The peace process in Nepal is at a crucial juncture many expectations hinging on the writing of a new Constitution by January 22. Constitutions include principles, which set the stage for rights and protections. It is important for Nepal at this phase to guarantee that the provisions related to human rights of all groups’ regardless of caste, gender, socio-economic status, geographic location and political affiliation, thus ensuring the fundamental rights of Nepalese people.
For the victims of the conflict, we need to bring about a transformation so that they can deal with the past. We must not forget the pain and lack of closure which victims and their families are still living with. Cases of grave human rights abuses committed by all sides during the conflict should be promptly, thoroughly, independently and impartially addressed. A Truth and Reconciliation Commission and a Commission on the Enquiry for Disappeared should be established, in full compliance with both Nepali and international law. The UN encourages a holistic approach to transitional justice, consisting of National Consultations, Truth-seeking, Criminal prosecution, Reparations programmes, and Institutional reform.
Nepal is yet to address victims of conflict-related sexual violence and torture. As a first step, it should be public recognition by state authorities of survivors of these crimes as conflict affected persons. This recognition would allow the survivors, their families and communities to understand that they are not to blame for what happened, enabling the first step of healing and opening an opportunity for survivors to seek assistance.
An effective national human rights protection system is the key to long term human rights protection and promotion in Nepal. The UN remains committed to strengthening the capacities of the National Human Rights Commission, and national institutions including the National Women Commission and the National Dalit Commission, civil society and human rights. I would like to take this opportunity to congratulate the National Human Rights Commissioners on their appointment.

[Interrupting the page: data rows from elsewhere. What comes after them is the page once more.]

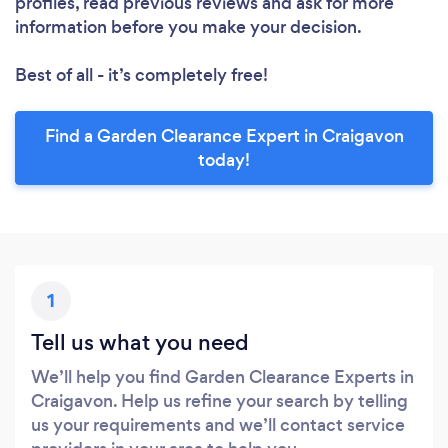
profiles, read previous reviews and ask for more
information before you make your decision.
Best of all - it’s completely free!
Find a Garden Clearance Expert in Craigavon
today!
1
Tell us what you need
We’ll help you find Garden Clearance Experts in
Craigavon. Help us refine your search by telling
us your requirements and we’ll contact service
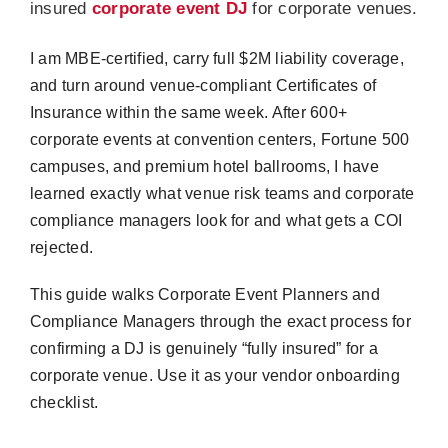
insured
corporate event DJ
for corporate venues.
I am MBE-certified, carry full $2M liability coverage,
and turn around venue-compliant Certificates of
Insurance within the same week. After 600+
corporate events at convention centers, Fortune 500
campuses, and premium hotel ballrooms, I have
learned exactly what venue risk teams and corporate
compliance managers look for and what gets a COI
rejected.
This guide walks Corporate Event Planners and
Compliance Managers through the exact process for
confirming a DJ is genuinely “fully insured” for a
corporate venue. Use it as your vendor onboarding
checklist.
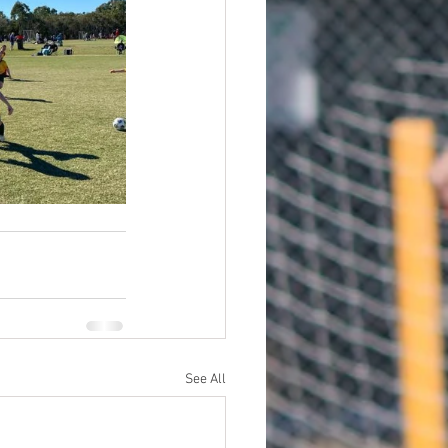
See All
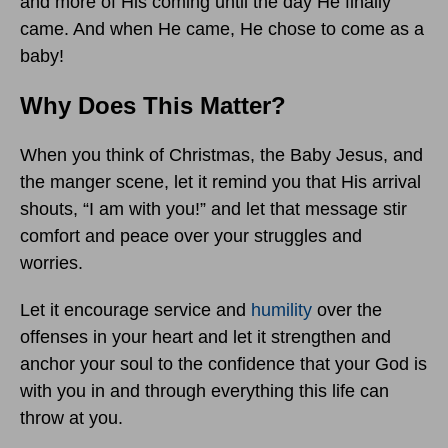
and more of His coming until the day He finally
came. And when He came, He chose to come as a
baby!
Why Does This Matter?
When you think of Christmas, the Baby Jesus, and
the manger scene, let it remind you that His arrival
shouts, “I am with you!” and let that message stir
comfort and peace over your struggles and
worries.
Let it encourage service and
humility
over the
offenses in your heart and let it strengthen and
anchor your soul to the confidence that your God is
with you in and through everything this life can
throw at you.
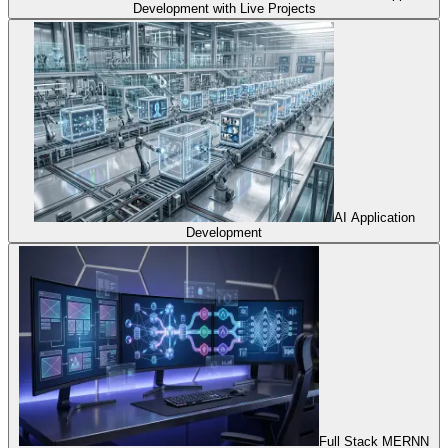
Development with Live Projects
AI Application
Development
Full Stack MERNN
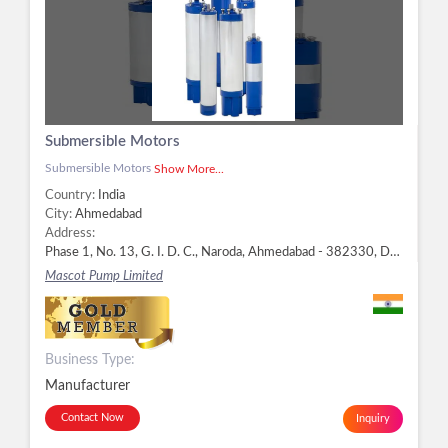
Submersible Motors
Submersible Motors
Show More...
Country:
India
City:
Ahmedabad
Address:
Phase 1, No. 13, G. I. D. C., Naroda, Ahmedabad - 382330, Dist. Ahmedabad, Gujarat, Ahmedabad -
Mascot Pump Limited
Business Type:
Manufacturer
Contact Now
Inquiry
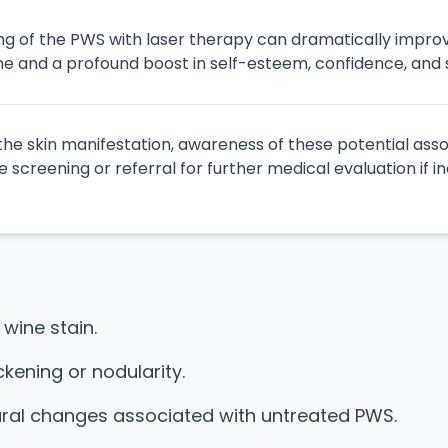
ning of the PWS with laser therapy can dramatically impr
e and a profound boost in self-esteem, confidence, and so
 the skin manifestation, awareness of these potential ass
 screening or referral for further medical evaluation if i
 wine stain.
kening or nodularity.
ural changes associated with untreated PWS.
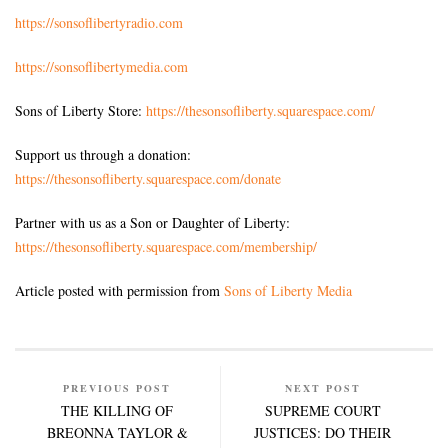
https://sonsoflibertyradio.com
https://sonsoflibertymedia.com
Sons of Liberty Store:
https://thesonsofliberty.squarespace.com/
Support us through a donation:
https://thesonsofliberty.squarespace.com/donate
Partner with us as a Son or Daughter of Liberty:
https://thesonsofliberty.squarespace.com/membership/
Article posted with permission from
Sons of Liberty Media
PREVIOUS POST
NEXT POST
THE KILLING OF
SUPREME COURT
BREONNA TAYLOR &
JUSTICES: DO THEIR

This year, Nepal was reviewed in the human rights committee and in the economic, social and cultural rights committee for the implementation of its international obligations for human rights in the domestic level. I congratulate the Nepal government for its professional presentation of the reports in the UN treaty bodies. At the same time, we encourage the government to follow up on the recommendations made by these committees and to link these recommendations in the UPR next cycle, 2015. The UN is committed to support the Government in this.
I would like to end by wishing you all a very happy human rights day.